* TASK ITEM *
The records below are split into lines. How many of those lines contain the string "المنطقة"? Reply with the number only.

* DATA FOR PROCESSING *
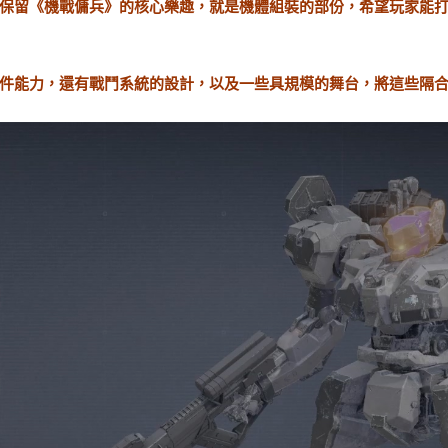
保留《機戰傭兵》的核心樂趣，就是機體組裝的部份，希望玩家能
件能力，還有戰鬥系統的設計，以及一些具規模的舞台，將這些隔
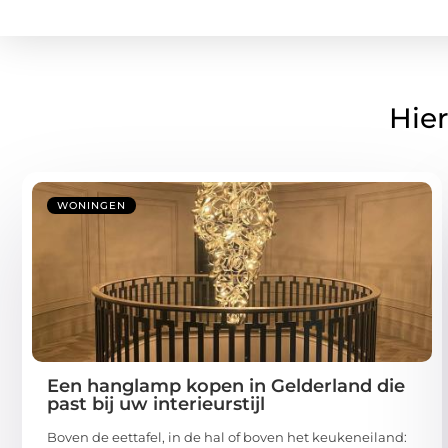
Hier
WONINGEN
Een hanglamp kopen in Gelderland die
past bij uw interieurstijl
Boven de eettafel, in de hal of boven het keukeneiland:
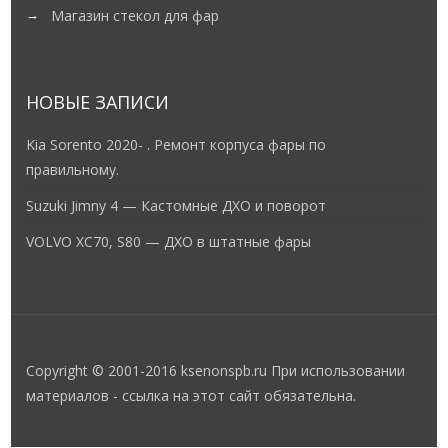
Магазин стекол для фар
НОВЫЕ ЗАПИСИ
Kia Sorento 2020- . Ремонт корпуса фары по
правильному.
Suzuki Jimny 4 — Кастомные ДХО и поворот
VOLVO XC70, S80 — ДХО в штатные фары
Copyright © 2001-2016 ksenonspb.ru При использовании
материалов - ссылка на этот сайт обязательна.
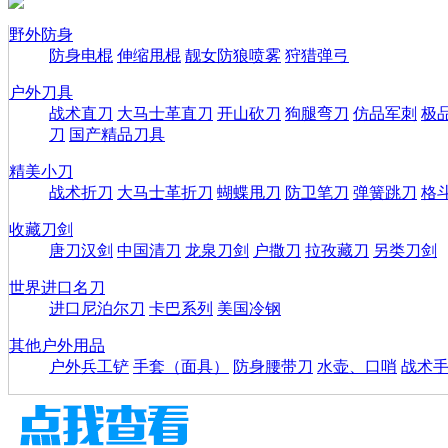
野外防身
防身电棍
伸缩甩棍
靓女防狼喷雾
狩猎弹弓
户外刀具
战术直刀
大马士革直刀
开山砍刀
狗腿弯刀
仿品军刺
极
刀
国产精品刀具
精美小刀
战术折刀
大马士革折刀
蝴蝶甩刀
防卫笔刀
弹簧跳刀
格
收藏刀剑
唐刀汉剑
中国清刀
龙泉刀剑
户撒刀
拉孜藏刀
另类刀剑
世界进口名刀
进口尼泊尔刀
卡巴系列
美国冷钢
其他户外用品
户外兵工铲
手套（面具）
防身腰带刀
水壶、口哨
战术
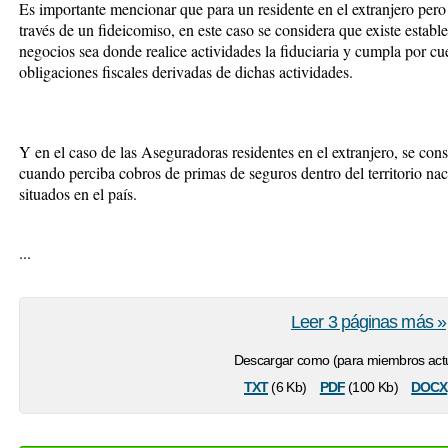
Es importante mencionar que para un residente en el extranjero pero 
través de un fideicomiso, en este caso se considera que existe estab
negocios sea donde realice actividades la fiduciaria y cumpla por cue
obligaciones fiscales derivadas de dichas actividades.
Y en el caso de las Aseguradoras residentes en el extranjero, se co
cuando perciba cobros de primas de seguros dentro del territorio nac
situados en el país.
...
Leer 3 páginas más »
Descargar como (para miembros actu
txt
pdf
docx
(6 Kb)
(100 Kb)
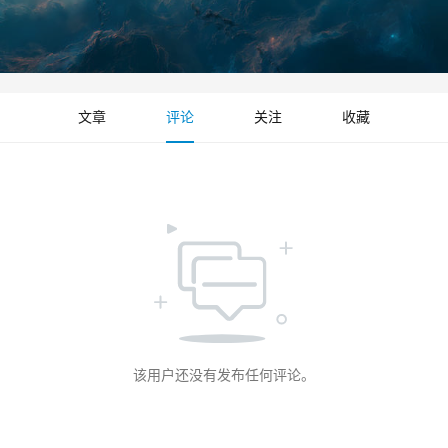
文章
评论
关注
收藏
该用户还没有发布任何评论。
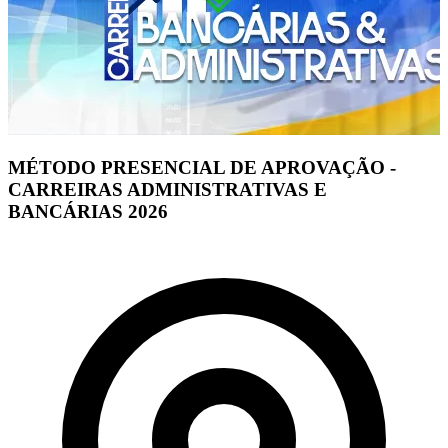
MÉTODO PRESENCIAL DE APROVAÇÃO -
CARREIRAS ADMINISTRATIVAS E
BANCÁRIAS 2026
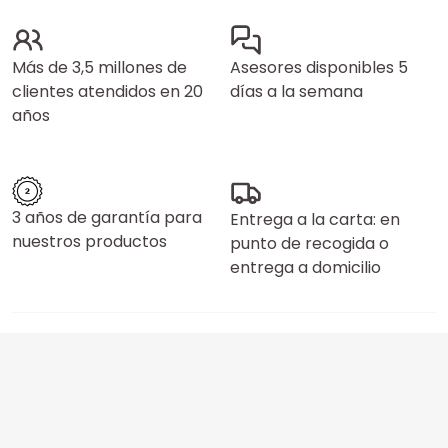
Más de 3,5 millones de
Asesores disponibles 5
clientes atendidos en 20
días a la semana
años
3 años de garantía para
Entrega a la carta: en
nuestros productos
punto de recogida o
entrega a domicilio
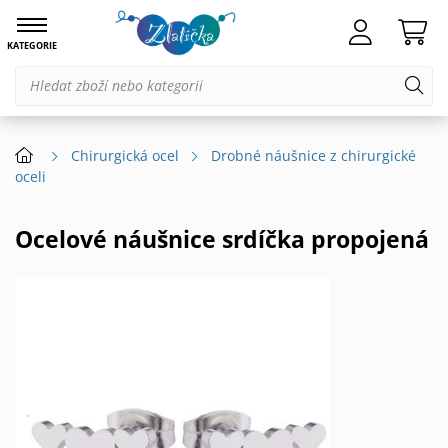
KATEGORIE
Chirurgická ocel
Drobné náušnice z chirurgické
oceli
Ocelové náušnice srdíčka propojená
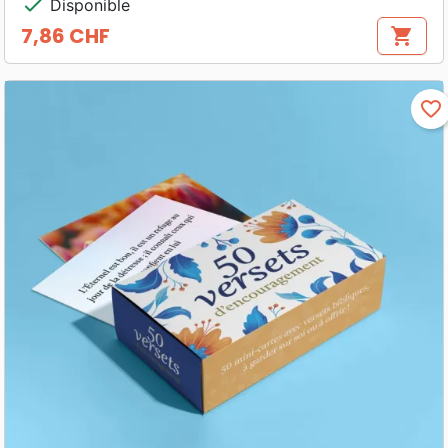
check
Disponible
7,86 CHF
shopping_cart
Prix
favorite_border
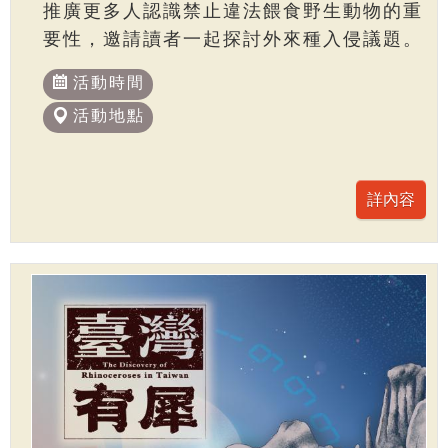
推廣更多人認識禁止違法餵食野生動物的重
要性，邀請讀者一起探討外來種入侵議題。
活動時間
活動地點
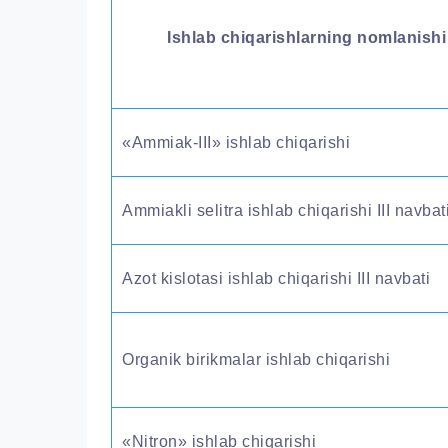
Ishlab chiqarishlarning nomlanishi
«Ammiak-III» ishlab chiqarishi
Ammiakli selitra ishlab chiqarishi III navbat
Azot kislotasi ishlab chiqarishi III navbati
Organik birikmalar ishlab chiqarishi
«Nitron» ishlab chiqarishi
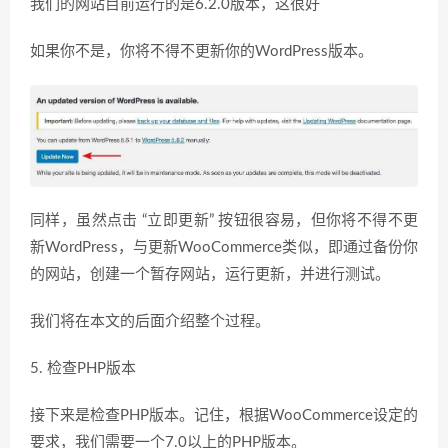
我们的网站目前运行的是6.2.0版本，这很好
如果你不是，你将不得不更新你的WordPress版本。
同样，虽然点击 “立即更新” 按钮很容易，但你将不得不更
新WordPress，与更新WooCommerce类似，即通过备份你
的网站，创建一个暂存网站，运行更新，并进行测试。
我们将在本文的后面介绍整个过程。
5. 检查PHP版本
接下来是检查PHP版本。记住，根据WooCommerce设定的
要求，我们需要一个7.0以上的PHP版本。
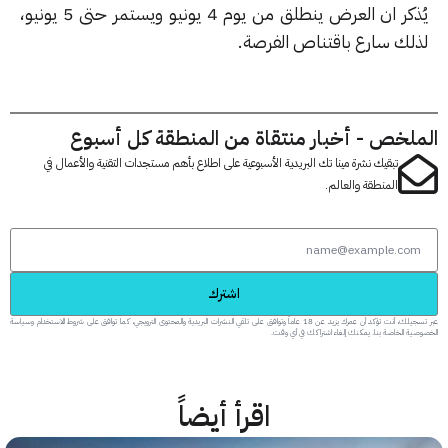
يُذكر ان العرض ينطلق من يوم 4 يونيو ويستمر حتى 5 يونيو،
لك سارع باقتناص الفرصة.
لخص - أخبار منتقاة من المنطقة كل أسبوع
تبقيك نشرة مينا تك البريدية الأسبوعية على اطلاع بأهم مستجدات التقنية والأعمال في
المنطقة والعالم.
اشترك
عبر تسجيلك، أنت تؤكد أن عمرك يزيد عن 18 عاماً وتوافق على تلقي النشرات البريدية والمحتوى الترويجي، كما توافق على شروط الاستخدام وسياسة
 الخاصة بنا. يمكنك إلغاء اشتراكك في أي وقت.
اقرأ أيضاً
--
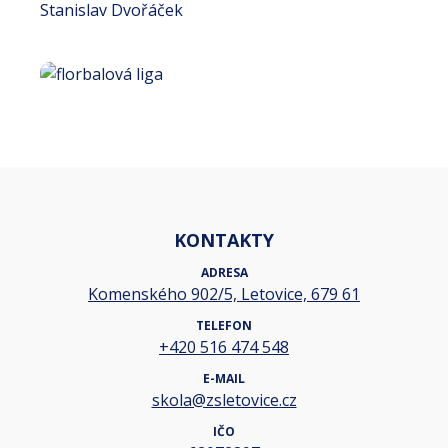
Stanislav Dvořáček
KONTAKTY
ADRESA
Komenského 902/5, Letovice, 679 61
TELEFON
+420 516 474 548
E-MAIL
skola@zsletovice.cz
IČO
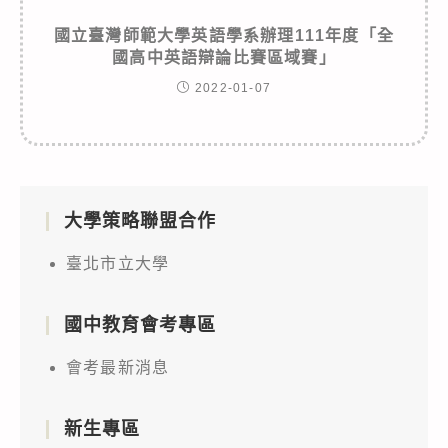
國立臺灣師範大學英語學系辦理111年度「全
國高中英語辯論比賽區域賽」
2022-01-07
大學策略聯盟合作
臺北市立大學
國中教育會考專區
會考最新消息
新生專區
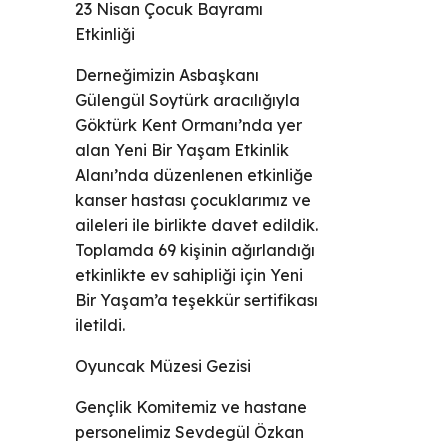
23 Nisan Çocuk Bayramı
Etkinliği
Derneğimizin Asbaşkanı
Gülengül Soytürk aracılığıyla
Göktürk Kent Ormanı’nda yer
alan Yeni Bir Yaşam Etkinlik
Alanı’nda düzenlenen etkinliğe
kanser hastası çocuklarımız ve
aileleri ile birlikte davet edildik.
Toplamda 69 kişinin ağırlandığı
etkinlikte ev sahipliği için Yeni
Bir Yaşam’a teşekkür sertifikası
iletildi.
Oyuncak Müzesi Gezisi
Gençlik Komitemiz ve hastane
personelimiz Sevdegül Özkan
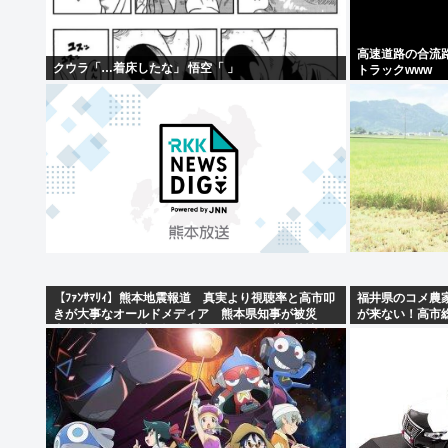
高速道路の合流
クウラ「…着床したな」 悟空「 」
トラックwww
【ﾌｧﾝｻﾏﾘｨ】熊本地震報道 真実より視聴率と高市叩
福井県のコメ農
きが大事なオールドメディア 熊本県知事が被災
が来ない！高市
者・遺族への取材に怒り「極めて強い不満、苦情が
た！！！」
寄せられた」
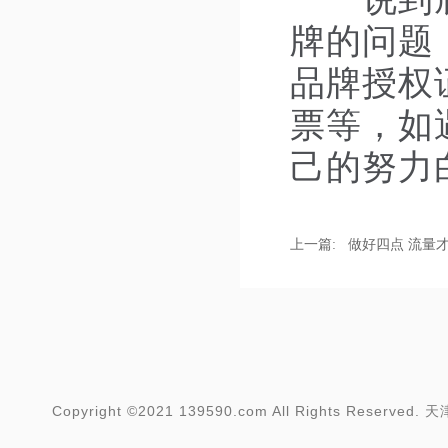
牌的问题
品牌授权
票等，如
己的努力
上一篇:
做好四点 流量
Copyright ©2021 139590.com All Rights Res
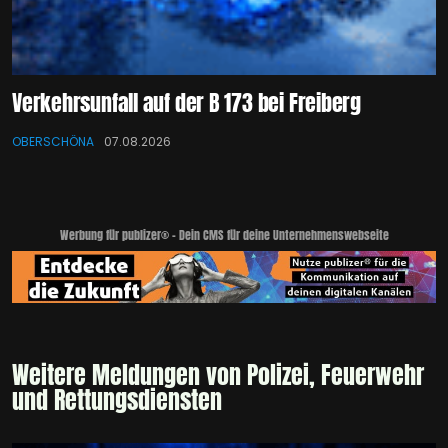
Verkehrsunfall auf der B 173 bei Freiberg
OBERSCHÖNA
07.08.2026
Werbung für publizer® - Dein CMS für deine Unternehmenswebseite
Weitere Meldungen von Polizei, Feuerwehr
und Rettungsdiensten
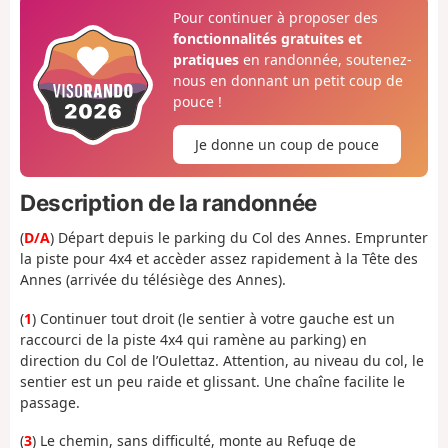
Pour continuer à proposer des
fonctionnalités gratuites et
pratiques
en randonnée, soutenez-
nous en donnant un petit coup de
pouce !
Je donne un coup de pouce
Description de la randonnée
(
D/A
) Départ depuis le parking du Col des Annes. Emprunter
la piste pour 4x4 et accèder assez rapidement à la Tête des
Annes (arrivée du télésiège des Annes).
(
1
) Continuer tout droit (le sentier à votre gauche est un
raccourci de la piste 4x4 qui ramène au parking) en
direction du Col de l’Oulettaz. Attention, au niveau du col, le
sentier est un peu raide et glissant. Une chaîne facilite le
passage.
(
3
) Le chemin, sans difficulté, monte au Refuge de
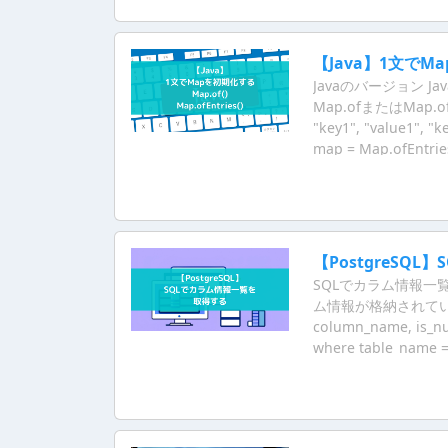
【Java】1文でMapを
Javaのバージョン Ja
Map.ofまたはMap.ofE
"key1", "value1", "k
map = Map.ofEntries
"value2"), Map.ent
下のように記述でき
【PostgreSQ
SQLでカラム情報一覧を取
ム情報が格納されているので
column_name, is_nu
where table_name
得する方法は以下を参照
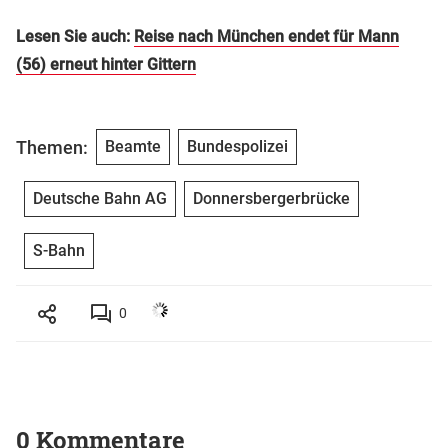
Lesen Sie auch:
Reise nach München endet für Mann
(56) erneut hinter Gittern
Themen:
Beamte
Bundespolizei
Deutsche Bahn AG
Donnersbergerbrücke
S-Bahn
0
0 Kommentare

* RESPONSE BELOW *
2